Exercise objective -> Would you restate each line of the data below word for word, without its pictures?

Data for review ->

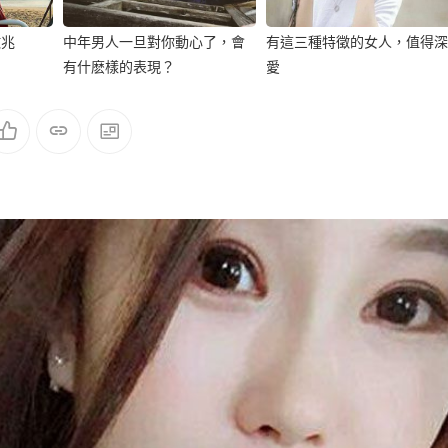
徵兆
中年男人一旦對你動心了，會
有這三種特徵的女人，值得深
有什麽樣的表現？
愛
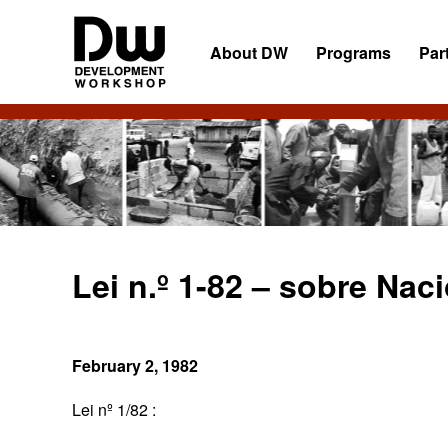
Skip
Skip
Skip
to
to
to
About DW
Programs
Par
primary
main
primary
navigation
content
sidebar
DW
Development
Angola
Workshop
Angola
Lei n.º 1-82 – sobre Nac
February 2, 1982
Lei nº 1/82 :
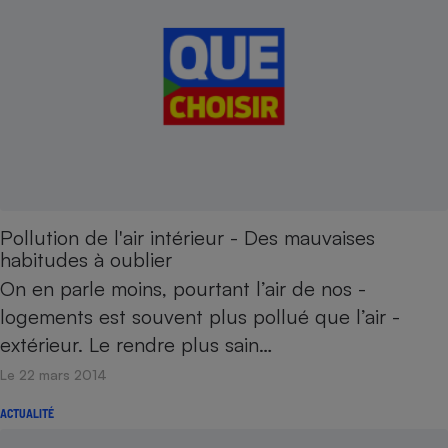
Pollution de l'air intérieur - Des mauvaises
habitudes à oublier
On en parle moins, ­pourtant l’air de nos ­
logements est souvent plus pollué que l’air ­
extérieur. Le rendre plus sain…
Le 22 mars 2014
ACTUALITÉ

Exercise response ->
徵兆
中年男人一旦對你動心了，會
有這三種特徵的女人，值得深
有什麽樣的表現？
愛
Skip
Skip
Skip
to
to
to
About DW
Programs
Par
primary
main
primary
navigation
content
sidebar
DW
Development
Angola
Workshop
Angola
Lei n.º 1-82 – sobre Nac
February 2, 1982
Lei nº 1/82 :
Pollution de l'air intérieur - Des mauvaises
habitudes à oublier
On en parle moins, ­pourtant l’air de nos ­
logements est souvent plus pollué que l’air ­
extérieur. Le rendre plus sain…
Le 22 mars 2014
ACTUALITÉ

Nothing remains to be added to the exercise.